Somehow my children are fantastic at getting their homework done before engaging in other activities.  They did not inherit this from me.  Some of this stems from their solid work ethic—again, where did that come from?—and some of it stems from not being buried with hours of busy work.  Either way, I have hardly ever had to enforce the do-your-homework-before-you-have-screen-time rule.  I don’t even think they know this is a rule.

But we should know.

Know that it is a rule.

We should make sure that we are doing our homework before “having screen time”.  Before we watch Fox News, or CNN, or so-and-so’s talk show, or this-or-that’s youtube rant cast. And certainly before we head anywhere we are tempted to post that meme that came across our feed that has to be true because it seems and feels so true.

Let me say it again.

Do. Your. Homework.

Reading social media memes is not doing your homework.  Watching cable news, that has a financial incentive to scare you and rile you up, is not doing your homework.  Reading a two minute article online is not doing your homework.  Posting an article that agrees with you without paying attention to the reliability of the source is, yeah…

…not doing your homework.

I am shocked when I get into conversations with people about this-or-that subject how little research or reading or listening has actually been done.  Someone recently argued with me that the church needs to quit talking about justice and go back to the good old days of altar calls. I pointed out that the word for “justice” proliferates throughout the Hebrew and Greek texts. God is concerned about little else. I pointed out that the first altar calls didn’t happen until the 19th Century.  I pointed out that these altar calls were first and foremost inviting people to give up their slaves.  Which, I pointed out, is a justice issue.

He pointed out that Jesus gave altar calls.

Wha…

Where…

Please.

Do your homework.

Which reminds me that I need to, that’s right, do my homework.  What do I really know about gun violence in America?  About what it means to be LGBTQ?  About climate change?  About Bernie and Donald and COVID-19?

I need to do my homework.

This means cornering some real experts.  It is how I got over my irrational fear of flying.  I found a pilot waiting for a lift from the hotel to the airport, and I fire-hydranted him in the lobby: “You’re at 34000 feet and engine one goes…” 

“Now engine two goes…” 

“Now what?” 

“Huh?!”

They glide?

I had no idea.

And a week later a 747 lost all its four engines and glided to safety.
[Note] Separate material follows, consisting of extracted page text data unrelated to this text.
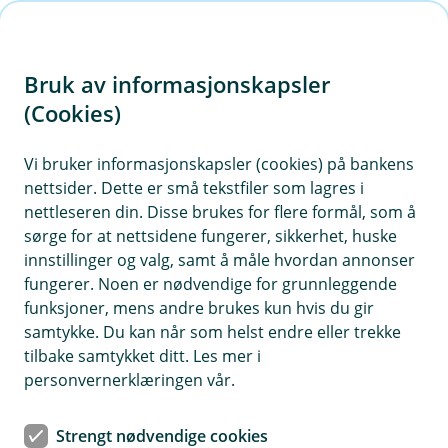
H
o
Bruk av informasjonskapsler
p
p
(Cookies)
i
Vi bruker informasjonskapsler (cookies) på bankens
nettsider. Dette er små tekstfiler som lagres i
n
nettleseren din. Disse brukes for flere formål, som å
n
sørge for at nettsidene fungerer, sikkerhet, huske
h
innstillinger og valg, samt å måle hvordan annonser
o
fungerer. Noen er nødvendige for grunnleggende
funksjoner, mens andre brukes kun hvis du gir
d
samtykke. Du kan når som helst endre eller trekke
e
tilbake samtykket ditt. Les mer i
t
personvernerklæringen vår.
BSU
Strengt nødvendige cookies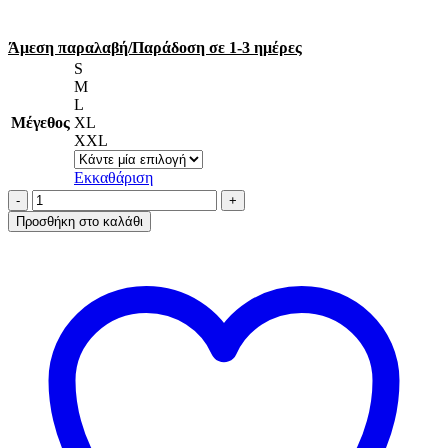
Άμεση παραλαβή/Παράδοση σε 1-3 ημέρες
S
M
L
Μέγεθος
XL
XXL
Εκκαθάριση
Α.A
UNDERWEAR
Προσθήκη στο καλάθι
Κυλοτάκι
Τάνγκα
με
λάστιχο
Δαντέλα
Cotton
-
Modal
Μπεζ
ποσότητα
This means reading articles from reputable sources that are more than a blog post long.  I know.  This is hard.  There is a reason we are told not to write more than 500 words.  More than that is too much for people to stick with.  But this is mandatory. We need to know the facts behind the facts, the issues behind the issues, the stories and philosophies and histories that are part of the whole thing.

This means listening, listening to someone else who has had a different experience than you, education than you, grew up in a different country (or county!) than you, has a different set of credentials than you.

One of the ways the sacred Hebrew and Greek scriptures invited people to love God was with their minds.  Not to the exclusion of their intuitions, or feelings, or nudgings.  But rather in concert with.

In an age when people believe some facts are alternative, some news is fake, and some truths are relative, we need to be the kind of people that truly know the difference.

We don’t just need to know why those we disagree with believe what they believe; we need to know why we believe what we believe.

And if we really should.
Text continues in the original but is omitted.